In November, he had to give a paper in Seattle and insisted that I come with him. Nine days alone was much too much, in his opinion, for me to be on my own. Anyway, his sister had invited us up to Vancouver for her husband Kit's birthday. She wanted it to be a family affair, just the four of us in their cottage on Vancouver Island. Actually, I wanted to go. I wanted to see her again. I no longer fancied myself in love with her; I was much too angry at being a pawn in their game. But I was curious to see her again. Perhaps I just wanted revenge, wanted to show her I didn't care a thing for her in spite of my passionate declarations of love. So we set off for our early vacation. Of course I got sick on the trip and took to bed, feverish and vomiting. Ivo took care of me for the first three days until he had to leave for Seattle at which point Isabel took over. She was exactly as I remembered, only very much Ivo's sister and very married. I marveled at my stupidity as much as their duplicity.

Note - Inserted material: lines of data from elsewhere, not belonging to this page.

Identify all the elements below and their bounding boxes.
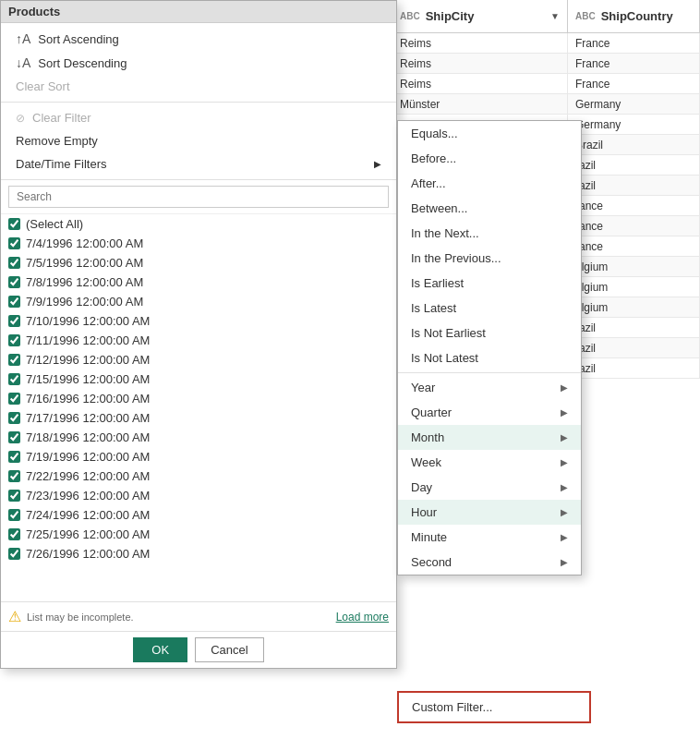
table-cell-country: razil (568, 176, 700, 195)
checkbox-label: 7/9/1996 12:00:00 AM (26, 295, 143, 309)
checkbox-item[interactable]: 7/10/1996 12:00:00 AM (1, 311, 396, 331)
submenu-item-label: Year (411, 381, 435, 394)
checkbox-item[interactable]: 7/25/1996 12:00:00 AM (1, 525, 396, 544)
checkbox[interactable] (8, 412, 20, 424)
ship-city-column-header[interactable]: ABC ShipCity ▼ (392, 0, 568, 32)
clear-sort-label: Clear Sort (16, 79, 70, 93)
submenu-item-is-earliest[interactable]: Is Earliest (398, 271, 581, 296)
table-cell-country: razil (568, 338, 700, 357)
table-cell-city: Reims (392, 54, 568, 73)
clear-filter-label: Clear Filter (32, 111, 91, 125)
datetime-filters-item[interactable]: Date/Time Filters ▶ (1, 152, 396, 176)
custom-filter-label: Custom Filter... (412, 700, 492, 714)
sort-descending-icon: ↓A (16, 55, 30, 70)
checkbox-item[interactable]: 7/26/1996 12:00:00 AM (1, 544, 396, 563)
checkbox-item[interactable]: 7/18/1996 12:00:00 AM (1, 428, 396, 447)
submenu-item-in-the-previous...[interactable]: In the Previous... (398, 246, 581, 271)
submenu-item-minute[interactable]: Minute▶ (398, 525, 581, 550)
table-cell-country: razil (568, 318, 700, 337)
checkbox[interactable] (8, 296, 20, 308)
checkbox-item[interactable]: 7/19/1996 12:00:00 AM (1, 447, 396, 466)
checkbox-item[interactable]: 7/24/1996 12:00:00 AM (1, 505, 396, 525)
search-input[interactable] (8, 186, 389, 208)
submenu-item-label: Before... (411, 151, 456, 165)
checkbox[interactable] (8, 393, 20, 405)
submenu-arrow: ▶ (561, 432, 568, 442)
ship-city-dropdown-icon[interactable]: ▼ (550, 11, 560, 21)
submenu-item-after...[interactable]: After... (398, 171, 581, 196)
products-header-label: Products (8, 5, 60, 18)
cancel-button[interactable]: Cancel (195, 637, 263, 662)
checkbox[interactable] (8, 257, 20, 269)
checkbox-item[interactable]: 7/15/1996 12:00:00 AM (1, 369, 396, 389)
submenu-item-label: Hour (411, 505, 437, 519)
checkbox[interactable] (8, 509, 20, 521)
checkbox-label: 7/12/1996 12:00:00 AM (26, 353, 150, 367)
checkbox[interactable] (8, 490, 20, 502)
select-all-checkbox[interactable] (8, 218, 20, 230)
table-cell-country: Germany (568, 115, 700, 134)
submenu-item-between...[interactable]: Between... (398, 196, 581, 221)
checkbox[interactable] (8, 528, 20, 540)
checkbox[interactable] (8, 334, 20, 346)
submenu-item-second[interactable]: Second▶ (398, 550, 581, 575)
checkbox-label: 7/19/1996 12:00:00 AM (26, 450, 150, 464)
ship-country-column-header[interactable]: ABC ShipCountry (568, 0, 700, 32)
checkbox-label: 7/25/1996 12:00:00 AM (26, 527, 150, 541)
submenu-item-is-latest[interactable]: Is Latest (398, 296, 581, 321)
remove-empty-item[interactable]: Remove Empty (1, 129, 396, 152)
submenu-item-equals...[interactable]: Equals... (398, 121, 581, 146)
checkbox[interactable] (8, 237, 20, 249)
sort-ascending-item[interactable]: ↑A Sort Ascending (1, 27, 396, 51)
ok-button[interactable]: OK (133, 637, 187, 662)
checkbox[interactable] (8, 548, 20, 560)
submenu-item-year[interactable]: Year▶ (398, 375, 581, 400)
checkbox[interactable] (8, 315, 20, 327)
submenu-item-week[interactable]: Week▶ (398, 450, 581, 475)
checkbox-item[interactable]: 7/17/1996 12:00:00 AM (1, 408, 396, 428)
table-cell-country: France (568, 54, 700, 73)
select-all-label: (Select All) (26, 217, 83, 231)
checkbox[interactable] (8, 373, 20, 385)
checkbox-item[interactable]: 7/16/1996 12:00:00 AM (1, 389, 396, 408)
checkbox-item[interactable]: 7/9/1996 12:00:00 AM (1, 292, 396, 311)
submenu-item-is-not-latest[interactable]: Is Not Latest (398, 345, 581, 370)
checkbox-item[interactable]: 7/12/1996 12:00:00 AM (1, 350, 396, 369)
checkbox-label: 7/16/1996 12:00:00 AM (26, 392, 150, 406)
checkbox-item[interactable]: 7/4/1996 12:00:00 AM (1, 234, 396, 253)
checkbox[interactable] (8, 354, 20, 366)
checkbox-item[interactable]: 7/8/1996 12:00:00 AM (1, 273, 396, 292)
table-cell-country: France (568, 33, 700, 53)
submenu-item-is-not-earliest[interactable]: Is Not Earliest (398, 321, 581, 345)
checkbox[interactable] (8, 431, 20, 443)
checkbox-item[interactable]: 7/22/1996 12:00:00 AM (1, 466, 396, 486)
submenu-arrow: ▶ (561, 507, 568, 517)
checkbox[interactable] (8, 451, 20, 463)
sort-descending-item[interactable]: ↓A Sort Descending (1, 51, 396, 75)
table-cell-country: elgium (568, 277, 700, 297)
checkbox[interactable] (8, 470, 20, 482)
checkbox-label: 7/4/1996 12:00:00 AM (26, 236, 143, 250)
submenu-item-in-the-next...[interactable]: In the Next... (398, 221, 581, 246)
checkbox-item[interactable]: 7/11/1996 12:00:00 AM (1, 331, 396, 350)
table-cell-country: rance (568, 236, 700, 256)
submenu-item-hour[interactable]: Hour▶ (398, 500, 581, 525)
checkbox-list[interactable]: (Select All)7/4/1996 12:00:00 AM7/5/1996… (1, 213, 396, 601)
load-more-button[interactable]: Load more (336, 611, 389, 624)
checkbox-item[interactable]: 7/5/1996 12:00:00 AM (1, 253, 396, 273)
products-header: Products (1, 1, 396, 23)
filter-panel: Products ↑A Sort Ascending ↓A Sort Desce… (0, 0, 397, 669)
submenu-item-month[interactable]: Month▶ (398, 425, 581, 450)
checkbox-item[interactable]: 7/23/1996 12:00:00 AM (1, 486, 396, 505)
checkbox[interactable] (8, 276, 20, 288)
submenu-item-quarter[interactable]: Quarter▶ (398, 400, 581, 425)
submenu-item-before...[interactable]: Before... (398, 146, 581, 171)
checkbox-label: 7/10/1996 12:00:00 AM (26, 314, 150, 328)
ship-city-label: ShipCity (426, 9, 475, 23)
checkbox-select-all[interactable]: (Select All) (1, 214, 396, 234)
submenu-item-day[interactable]: Day▶ (398, 475, 581, 500)
custom-filter-item[interactable]: Custom Filter... (399, 693, 589, 721)
filter-section: ⊘ Clear Filter Remove Empty Date/Time Fi… (1, 103, 396, 180)
submenu-item-label: Month (411, 430, 444, 444)
submenu-item-label: In the Previous... (411, 251, 501, 265)
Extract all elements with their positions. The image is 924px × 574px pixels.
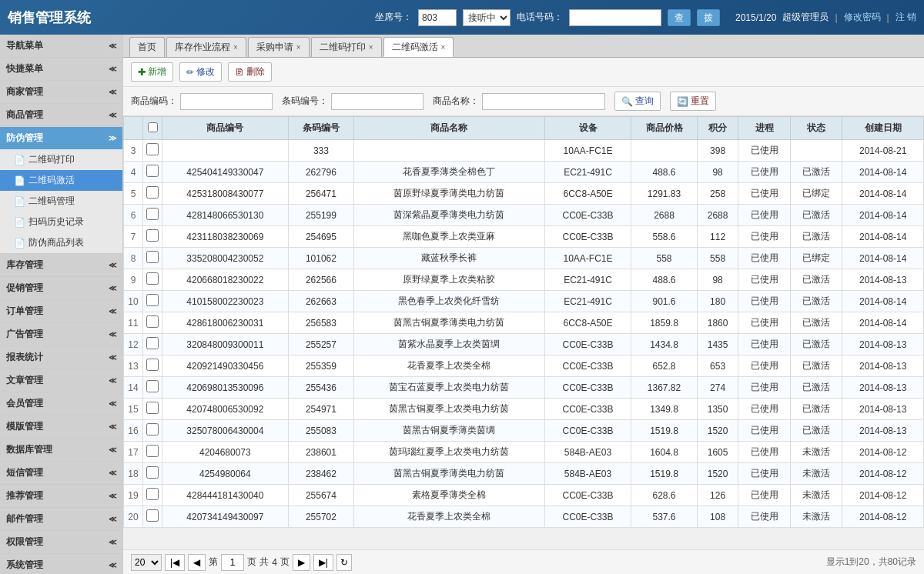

On the fifth day of confinement - when I was feeling much better but too cowardly to face Isabel and Kit - I explored the small guest bedroom for something to do. I opened the drawers to a little nondescript desk tucked well out of the way under the eaves and that's how I found Danny. He literally fell out, face down, onto the floor. I picked up the photo without thinking, intending to put it back but the words Danny and Ivo, Budapest, 1984 in a most unusual hand caught my eye. Perhaps it was seeing Ivo's name or the location or the date but for whatever reason, I turned it over and that was my first glimpse of him - a young, thin boy with black hair and fathomless blue eyes. There was an animal-like sensuality to him, as if he wasn't entirely human and the way his arm rested easily on Ivo's shoulder told me they were lovers. Ivo was younger then but that wasn't the only difference in him. The past decade had not merely aged him, it had ravaged him. Beside Danny stood a different Ivo, one who was relaxed, rested, happy.
Happy.
My first knowledge of Danny was that he had made Ivo happy. That bothered me far more than it should have. I would have preferred that he and Ivo had been "companions", as Ivo and I now were. The fact that Danny had meant something to Ivo upset me. I immediately went on the defensive, reminding myself that I didn't love Ivo, that ours was a relationship of convenience, that he was older than me so of course he had had someone before me. But the two serene faces gazing at me from the photo rattled me. I felt threatened though I couldn't understand why. My security in knowing that Ivo worshipped the ground I walked upon was shaken. Suddenly there was somebody else, somebody he loved a sight bit more than he loved me.
I had to find out who Danny was.
Like Pandora opening that fateful box, I dug through the rest of the drawer, unearthing more and more evidence of the love affair between the silent boy and Ivo. I compiled the photographs in chronological order and moved on to sift the contents of the next drawer. This was a treasure trove. More pictures and oh so many other things. Letters and video cassettes and journals and diplomas. Daniel Carlos Reyes was unleashed from the lifeless lowboy, spilling like the ink of his uneven scrawl to the floor around me.
My ghost had found me. I would be haunted for the rest of my life.